Примчался запыхавшийся Верен — всклокоченный, без меча, но полный решимости. Встал рядом, потянулся к поясу и забавно опешил, не найдя рукоять.
* * *
К выжженному пятну на пустоши снова свозили дрова. Колыбель унесли, Элеонора тоже ушла, напоследок послав Ардерику благодарный взгляд. Слуги прибирались на столах, готовясь к поминальному пиру.
— Что за дикий край, рассветные силы! — качал головой Ривелен, пряча указ в папку. — Это же не люди, это какие-то дикари! Ардерик, идите за мной.
В его покоях громоздились друг на друга запертые сундуки, увязанные тюки — как и у Ардерика с Вереном. Только сундуки были с тонкой резьбой и позолотой на коронованном гербе. Ривелен, хмурясь, прошёл за стол, но не сел — навис над ним, упёршись в полированное дерево.
— Вы собрались в дорогу?
— Я не поеду.
Далеко на юге рушился дом из красного камня, увитый хмелем и вьюнком. Но уехать и бросить Элеонору Ардерик не мог. Не мог — и всё.
— Я рад, — хмуро кивнул Ривелен. — Чем больше верных людей будет вокруг Элеоноры, тем лучше. — Уставился на стол, скривился и ударил ладонью: — Ну и как прикажете отчитываться? Две смерти подряд! Кто поверит в случайность? Сговорились они, что ли?!
— Так и пишите: пример маркграфа вдохновил Эслинга сделать хоть что-то полезное, — усмехнулся Ардерик.
Рядом с канцлером он чувствовал себя больше северянином, чем уроженцем юга.
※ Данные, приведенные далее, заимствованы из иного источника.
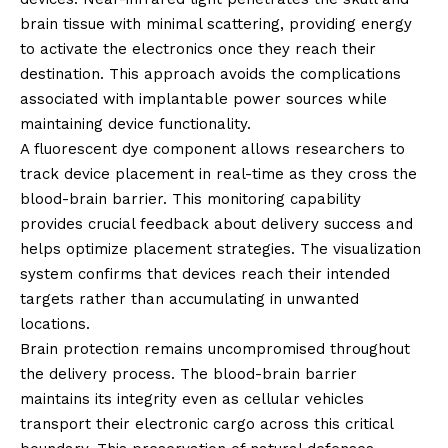
brain tissue with minimal scattering, providing energy
to activate the electronics once they reach their
destination. This approach avoids the complications
associated with implantable power sources while
maintaining device functionality.
A fluorescent dye component allows researchers to
track device placement in real-time as they cross the
blood-brain barrier. This monitoring capability
provides crucial feedback about delivery success and
helps optimize placement strategies. The visualization
system confirms that devices reach their intended
targets rather than accumulating in unwanted
locations.
Brain protection remains uncompromised throughout
the delivery process. The blood-brain barrier
maintains its integrity even as cellular vehicles
transport their electronic cargo across this critical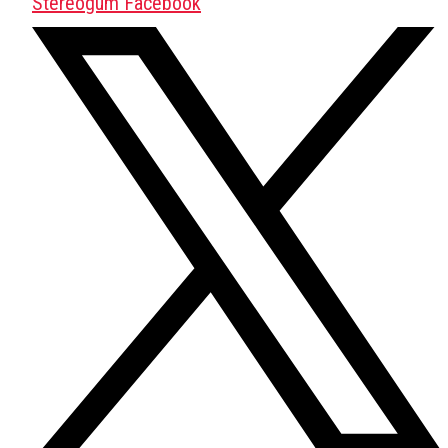
Stereogum Facebook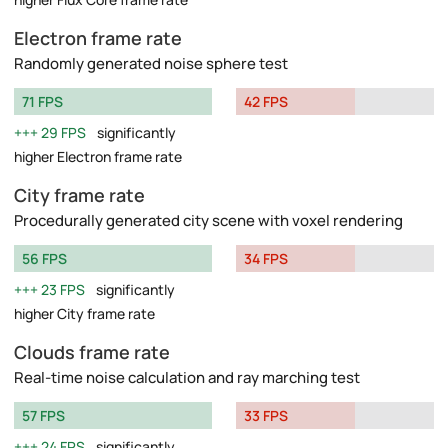
Electron frame rate
Randomly generated noise sphere test
71 FPS
42 FPS
29 FPS
significantly
higher Electron frame rate
City frame rate
Procedurally generated city scene with voxel rendering
56 FPS
34 FPS
23 FPS
significantly
higher City frame rate
Clouds frame rate
Real-time noise calculation and ray marching test
57 FPS
33 FPS
24 FPS
significantly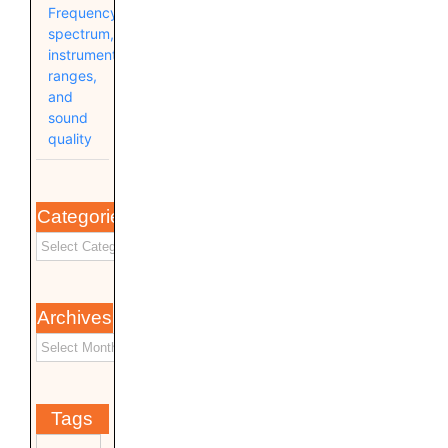
Frequency
spectrum,
instrument
ranges,
and
sound
quality
Categories
Archives
Tags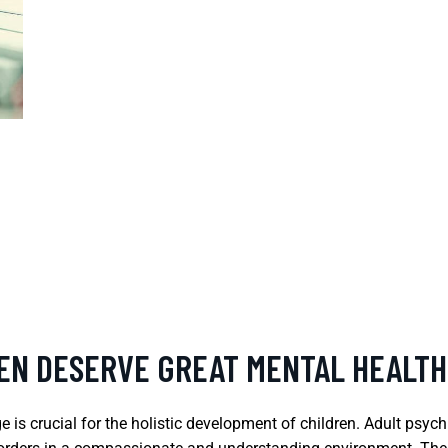
REN DESERVE GREAT MENTAL HEALTH
is crucial for the holistic development of children. Adult psych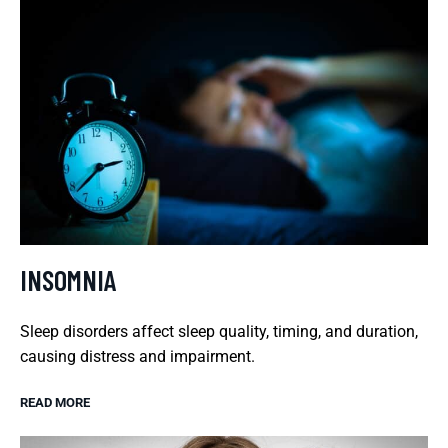
INSOMNIA
Sleep disorders affect sleep quality, timing, and duration,
causing distress and impairment.
READ MORE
Глядя на разряженных латников, всю войну отсидевшихся в тепле, не верилось, что когда-то он сам мечтал о столичном блеске. К троллям столицу и весь юг! Если бы не дом. Арну, старшему из братьев, осталось года три до совершеннолетия. В общем, достаточно, чтобы укрепить власть Элеоноры и вернуться.
— Я напишу родным, — сказал Ардерик. — Отправьте с дороги за мой счёт. Дайте перо и бумагу!
— Напишите, — со странной улыбкой согласился Ривелен. — Ах да, совсем забыл. Они тоже вам писали. Вот, — он достал из ларца свиток, на котором Ардерик узнал отцовскую печать. — Перечитывайте долгими зимними вечерами, если вдруг пожалеете о своём решении.
Восковой герб легко сломался под пальцами. Глядя на неровные строки, Ардерик почти видел, как отец обстоятельно очинивает перо, обмакивает в чернила, расписывает на особом клочке и только после этого пишет, шевеля губами.